De pequeño no daba un paso si no estaba seguro de que las cosas que le rodeaban estaban dispuestas de alguna manera concreta, como si las intuyera. Cuando olía la hierba recién cortada no esperaba recordar su humedad o su textura... Realmente le fascinaba la posición de las plantas sobre el prado, las formas que hacían, cómo acariciaban el lomo de la montaña y se recostaban en sus laderas; y las protegían. Se prometió que, cuando amara alguna vez a alguien, la trataría de la misma manera que lo hace las plantas a las montañas del norte: la taparía por las noches con una terrible dulzura, para que no se desmoronara su mundo, la protegería de los vientos, le daría sentido a su forma, y dejaría que pasara el agua cuando lloviera; pero le quitaría la angustia y el frío de los rayos y las ventiscas. Por eso, de pequeño no daba un solo paso hacia adelante si no gestionaba los elementos que lo rodeaban, si no los organizaba, si no los convertía en un magnífico y salvaje bodegón.

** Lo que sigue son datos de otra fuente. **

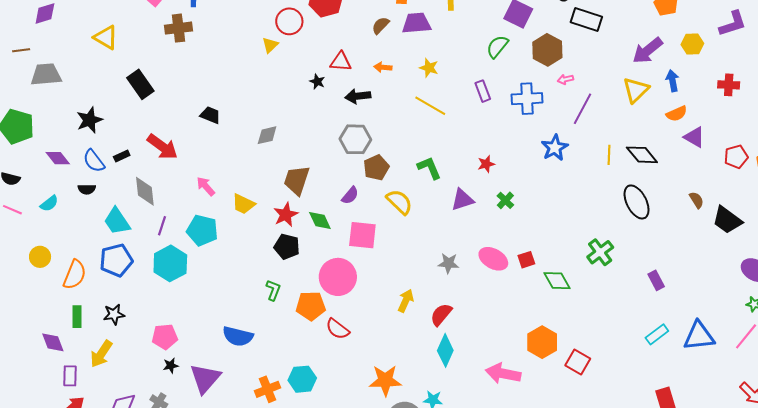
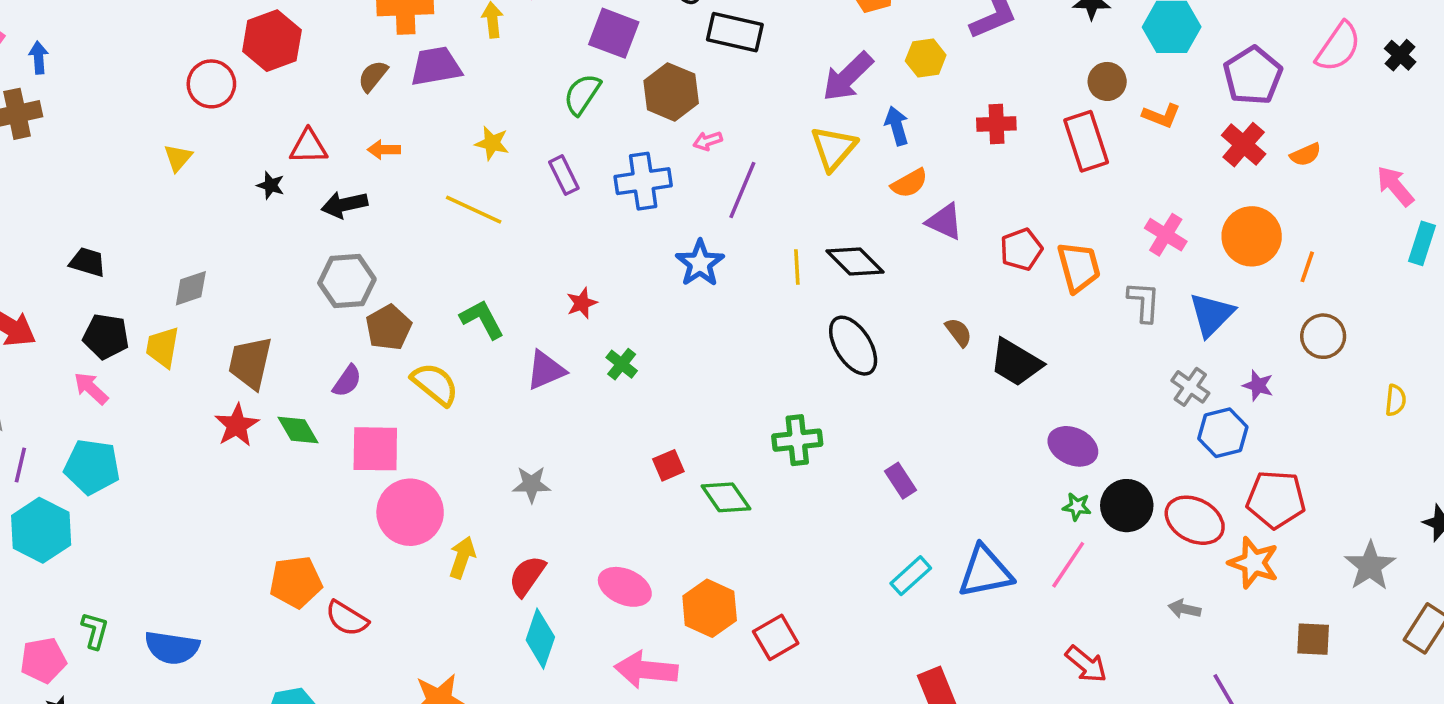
yellow triangle: (270, 45) -> (178, 158), moved
yellow star: (429, 68) -> (492, 143), moved
yellow trapezoid: (243, 204) -> (163, 347), moved, turned 80
black pentagon: (287, 247) -> (106, 336), moved
green cross: (600, 252) -> (797, 440), turned 36
pink ellipse: (493, 259) -> (625, 587), moved
pink circle: (338, 277) -> (410, 512), moved
green L-shape: (273, 290) -> (95, 631), moved
red square: (578, 362) -> (776, 637), turned 35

Luego vinieron las noches en vela, los golpes en el corazón que lo cincelan todo; los veranos 'amapólicos' y desesperados: conducir, corriente abajo, las ramas y los besos por los ríos. Vinieron las primaveras sin ella, los libros más largos y llegaron los Rollings y los Red Hot Chili Peppers. También Gabo y las ganas de amar... Y en todo este desorden el chico continuaba organizando sus sensaciones componiendo los objetos, de manera instantánea, acariciando sus formas y entendiendo cómo soportan la luz y por qué...

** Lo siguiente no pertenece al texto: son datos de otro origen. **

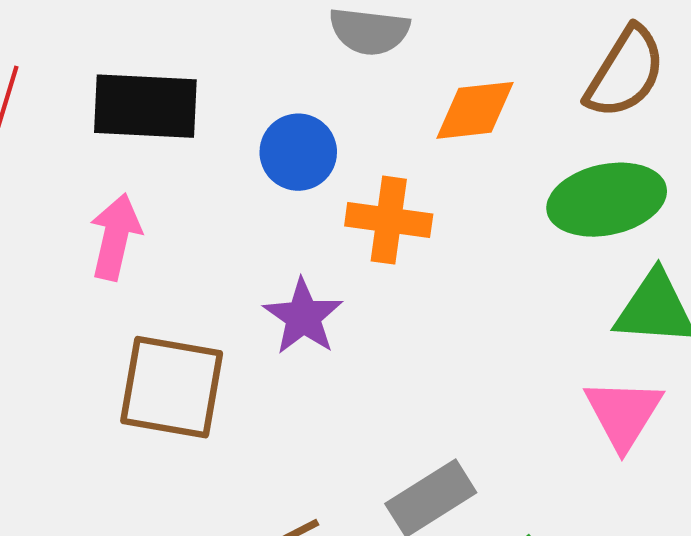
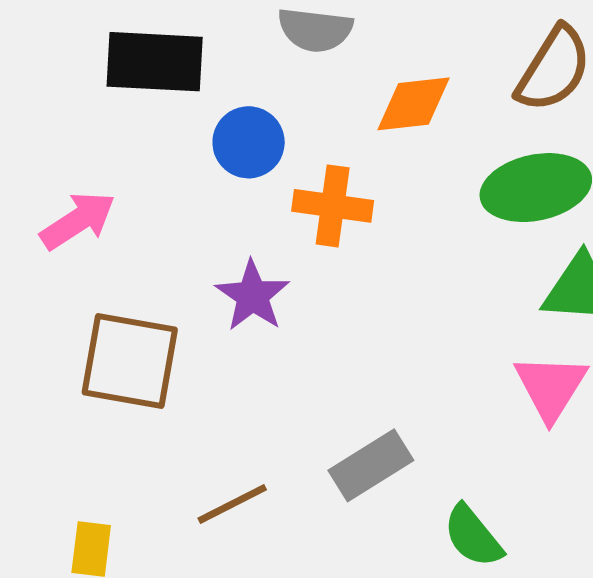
black rectangle: (145, 106) -> (155, 62), moved
pink arrow: (115, 237) -> (78, 221), turned 44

Fue entonces cuando, rastreando la ciudad , encuadrándola en fotogramas, paró su hocico en el cristal de aquella tienda tan desordenada. No hubiera entrado nunca pero el dueño vio cómo se marcaban los latidos de su corazón sobre el cristal, completamente empañado con sus sístoles. Y se fue a la calle a por él. Cuando se lo encontró fuera, lo cogió de la mano con una ternura descuidada y le dijo que no se preocupara, que entrara con calma. Algunos años después volvió a recordar ese momento, un día en el que se encontró con aquella chica en el ascensor y le fusiló los labios y el corazón en una guerra que duró desde el primer hasta el último piso. El dueño de la tienda llevaba de la mano al chico aunque no hacia falta porque conocía perfectamente el camino y lo tenía que hacer. A llegar al mostrador ambos se leyeron las arrugas de la frente y no hubo más idioma que aquel. El joven salió de la tienda con la cámara de fotografiar en la mano, cargada como una escopeta superpuesta. Observó por la mirilla el mundo, y era tal y como lo había percibido hasta ese momento, pero ahora lo podía fotografiar, lo podía enseñar. 

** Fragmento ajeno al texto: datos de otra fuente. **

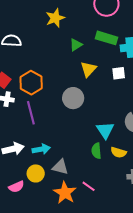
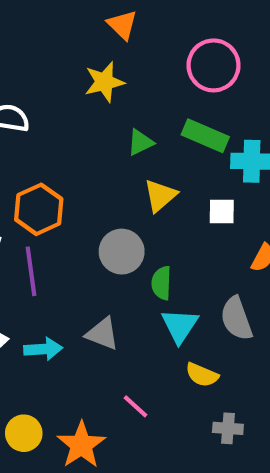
green semicircle: (96, 151) -> (161, 283), moved
gray triangle: (60, 167) -> (102, 334), moved
yellow circle: (36, 173) -> (24, 433), moved
pink line: (89, 186) -> (136, 406), moved

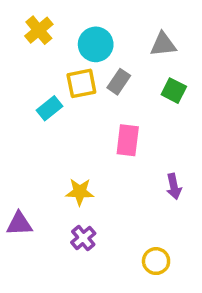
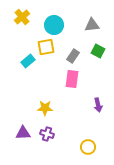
gray rectangle: (119, 82) -> (73, 56), moved
purple triangle: (19, 224) -> (23, 133), moved
purple cross: (83, 238) -> (47, 134), turned -32

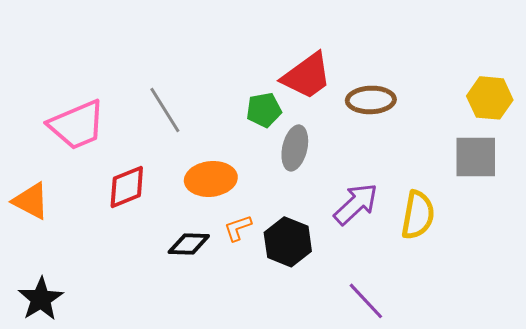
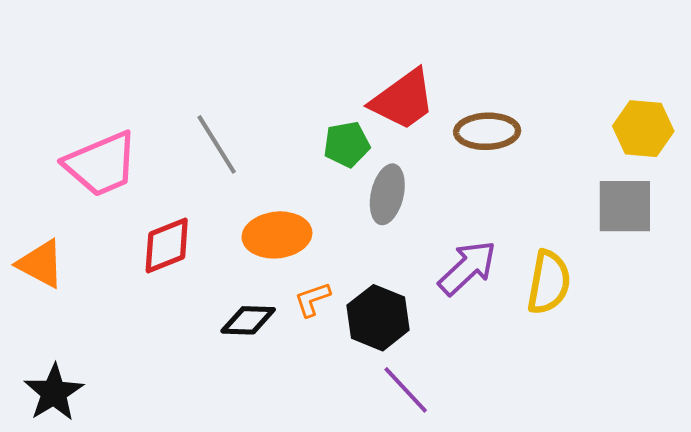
purple line: (366, 301) -> (406, 390), moved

El muchacho se había enamorado de la chica porque ella olía a tierra mojada y éso le recordaba que iba a llover. Con la cámara en la mano fue hasta la puerta de su casa y le pidió por favor que bajara... Cuando la muchacha estuvo abajo, ambos entraron al portal y subieron al ascensor aunque los vecinos y los curiosos comentaban, años después, que allí se oyeron balas de labios y que la guerra duró innumerables pisos.